Let’s try 𝑥 equals three. The left-hand side becomes twenty-nine minus seven times three. And seven times three is twenty-one. So that’s twenty-nine minus twenty-one, which is equal to eight. Ah! Good news! That is the solution we’re looking for, so it looks like the value 𝑥 equals three is in our solution set. Let’s go on and try the last one, 𝑥 equals ten. Substituting in 𝑥 equals ten, so that equation gives us twenty-nine minus seven times ten on left-hand side, which is twenty-nine minus seventy, which is negative forty-one. But negative forty-one isn’t eight, which was the answer we were looking for. So ten is not in our solution set.

So the only element of the substitution set which gave us an answer, which was correct according to that equation, was 𝑥 equals three. So the solution set only contains one element and that is the number three.

Okay. Let’s look at this question then. Find the solution set of four 𝑥 minus three equals two 𝑥 plus seven using the substitution set negative five, zero, two, five. So again, we’ve got to try all those different values for 𝑥 and just check that the left-hand side equals the right-hand side and that it satisfies that equation.

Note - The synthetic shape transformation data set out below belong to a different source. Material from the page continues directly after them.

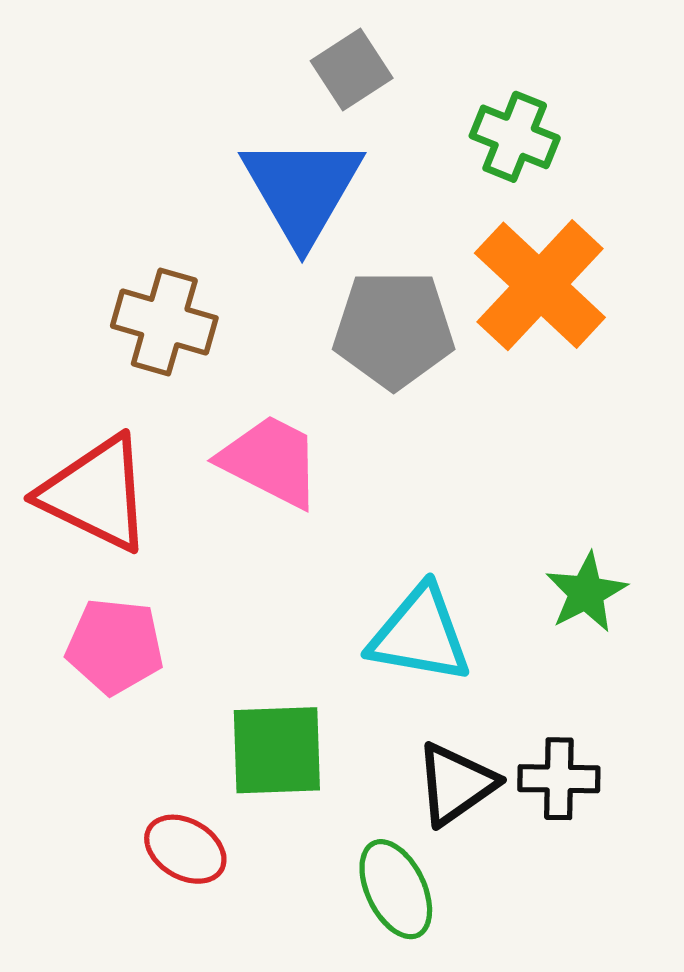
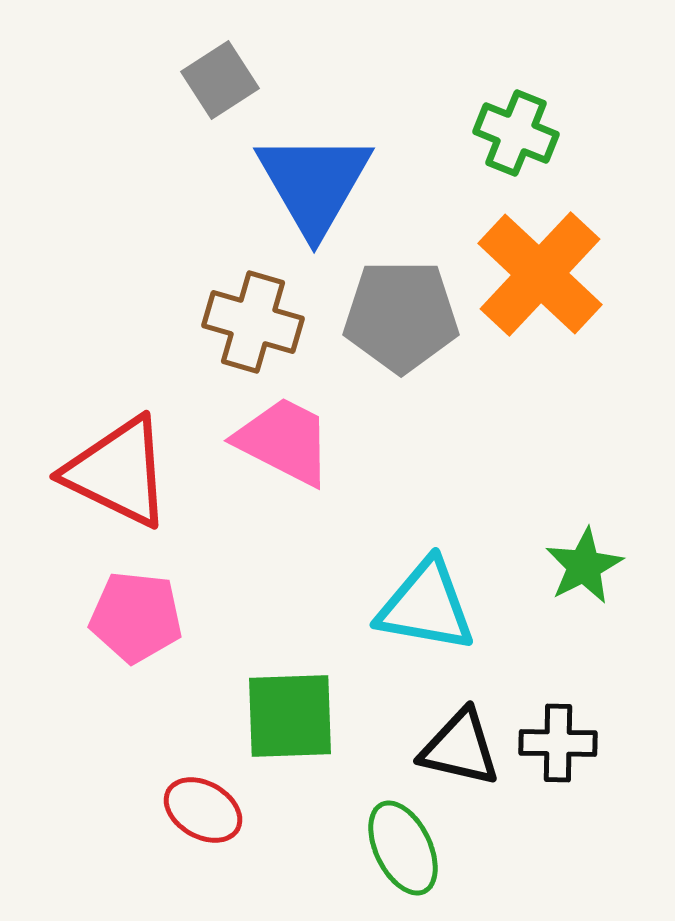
gray square: (352, 70) -> (220, 80), moved
brown cross: (164, 322) -> (253, 322), moved
black triangle: (456, 784) -> (460, 748), turned 48

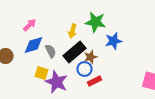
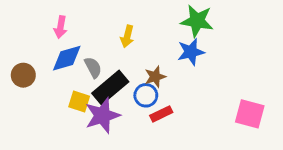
green star: (96, 22) -> (197, 21), moved
pink arrow: (30, 25) -> (61, 27), turned 144
black rectangle: (74, 52) -> (110, 88), moved
purple star: (56, 82) -> (102, 115), turned 30

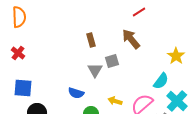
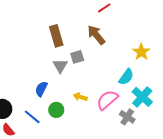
brown rectangle: (91, 40) -> (56, 36), size x1.5
blue semicircle: (76, 93) -> (41, 89), turned 98

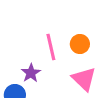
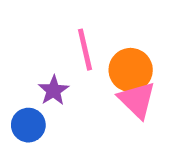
orange circle: (80, 44) -> (131, 70), moved, size x1.4

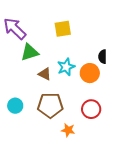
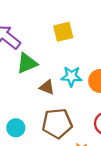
cyan star: (66, 67) -> (71, 76), turned 30

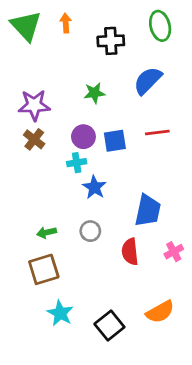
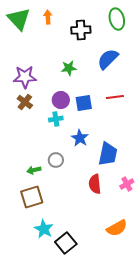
blue star: (94, 187) -> (80, 138), moved
gray circle: (90, 231) -> (56, 160), moved
black square: (109, 325) -> (66, 243), moved

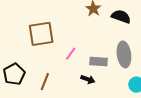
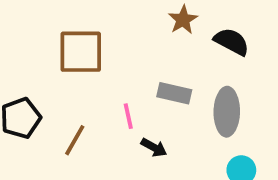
pink line: (71, 54) -> (128, 116), moved, turned -56
gray rectangle: (98, 61) -> (174, 93), moved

Right. When 𝑥 is equal to negative five, the left-hand side becomes four times negative five minus three. And four times negative five is negative twenty. So that’s negative twenty minus three. And negative twenty minus three is negative twenty-three. Okay. Let’s try 𝑥 equals minus five on the right-hand side. Substituting negative five into two 𝑥 plus seven, that’s two times negative five plus seven. Two times negative five is negative ten. So that becomes negative ten plus seven, which is negative three. And negative twenty-three on the left-hand side, negative three on the right-hand side, they’re not equal. So it looks like 𝑥 equals negative five is not in the solution set. Let’s move on to the next one 𝑥 equals zero. Substituting 𝑥 equals zero into the left-hand side, four 𝑥 minus three becomes four times zero minus three. Four times zero is obviously zero. So that becomes zero minus three, which is just negative three. And on the right-hand side, two 𝑥 plus seven becomes two times zero plus seven, when 𝑥 is zero. Two times zero is zero. So that’s zero plus seven, which is just seven. So when 𝑥 is zero, the left-hand side becomes negative three and the right-hand side becomes seven; and they’re not equal. So it looks like 𝑥 equals zero isn’t in our solution set either.

Okay. Let’s try 𝑥 equals two. When 𝑥 equals two, four 𝑥 minus three becomes four times two minus three. Now four times two is eight. So that’s eight minus three, which is five. And the right-hand side becomes two times two plus seven, which is eleven. So when 𝑥 equals two, the left-hand side is five and the right-hand side is eleven. So that’s not equal. So that doesn’t satisfy the equation. So 𝑥 equals two is not in our solution set. We just got one more chance to get it right with 𝑥 equals five. And then the left-hand side becomes four times five minus three, which is seventeen. And the right-hand side becomes two times five plus seven, which is seventeen. So now, the left-hand side is seventeen and the right-hand side is seventeen; they are equal. So 𝑥 equals five is in our solution set and the solution set consists of just one element, the number five.

Lastly then, let’s look at this question. Find the solution set of 𝑥 over five plus two equals negative one in ℤ, the set of integers. So that’s positive and negative integers.

So first, let’s just go through and solve this and see what value of 𝑥 we get, and we’ll see whether it’s an integer or not. 𝑥 over five plus two equals negative one. So if I subtract two from each side of that equation, then I’ve just got a term involving 𝑥 on the left-hand side. So 𝑥 over five plus two minus two is just 𝑥 over five. And if I subtract two from the right-hand side, negative one, take away another two is negative three. Now I can multiply both sides by five just to leave me with one whole 𝑥. Five lots of a fifth of 𝑥 is one whole 𝑥. And five lots of negative three are negative fifteen. So 𝑥 is equal to negative fifteen.

Now that is an integer negative fifteen. So it is in the set of integers. So it will be in the solution set. So there we go, the solution set consists of just one element negative fifteen and it is an integer.